As for the painkiller: You wouldn't get a prescription for something like aspirin. Prescriptions are for things you can't buy on your own authority (that is, they're dangerous or can be misused), and they serve as an authorisation for you to buy it, as well as to pass on to the health insurance, which doesn't cover over-the-counter medicine, usually. So if the doctor honestly thinks you'll be all right with aspirin, they'll tell you to take some, and that's it.

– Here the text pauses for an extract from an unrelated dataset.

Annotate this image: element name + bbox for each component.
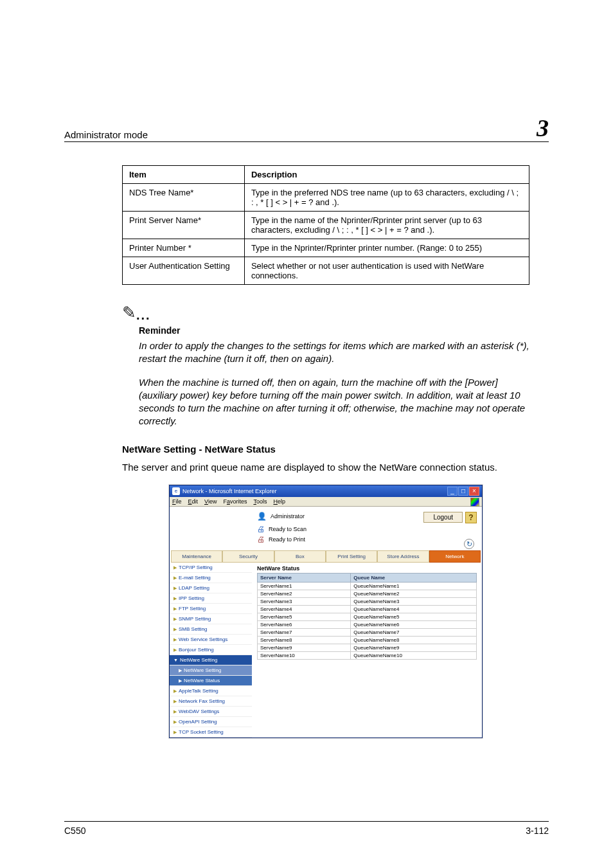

Prescriptions aren't transferred electronically from doctor to pharmacy. We have no system for that sort of thing, and I guess it might be a matter of data security/privacy preventing it for a while yet. I've read of US people registering recurring recipes with a pharmacy, and the pharmacy communicating directly with a doctor or something - that does not happen here. A pharmacy is basically a shop, but one that sells some items which need special authorisation. They aren't involved in patients' relationship with their doctor.

If you get a prescription, you're given a piece of paper, and you take that piece of paper to any pharmacy of your choice - nowadays that includes online pharmacies, but they too need the actual recipe before they can send out the restricted medicine. If you're mobile and can be assumed to be able to get to a pharmacy, you'll have to do so, as I don't think hospital pharmacies hand out that sort of thing. And yes, medicine can't be bought in just any store, unless it's something like multivitamins or skin lotions or something that fall under "nutrition supplements" or "cosmetics" rather than medicine. If you buy over-the-counter medicine, the pharmacy workers are still supposed to advise you regarding side-effects etc.

I've never heard any intercom announcement in a hospital here beginning with "may I have your attention please" - I'm not sure on what occasion one would use it, as it would need to be something that concerns all patients, and there only a fire alert comes to mind. Normally they wouldn't want to upset patients with an alarming message of this sort.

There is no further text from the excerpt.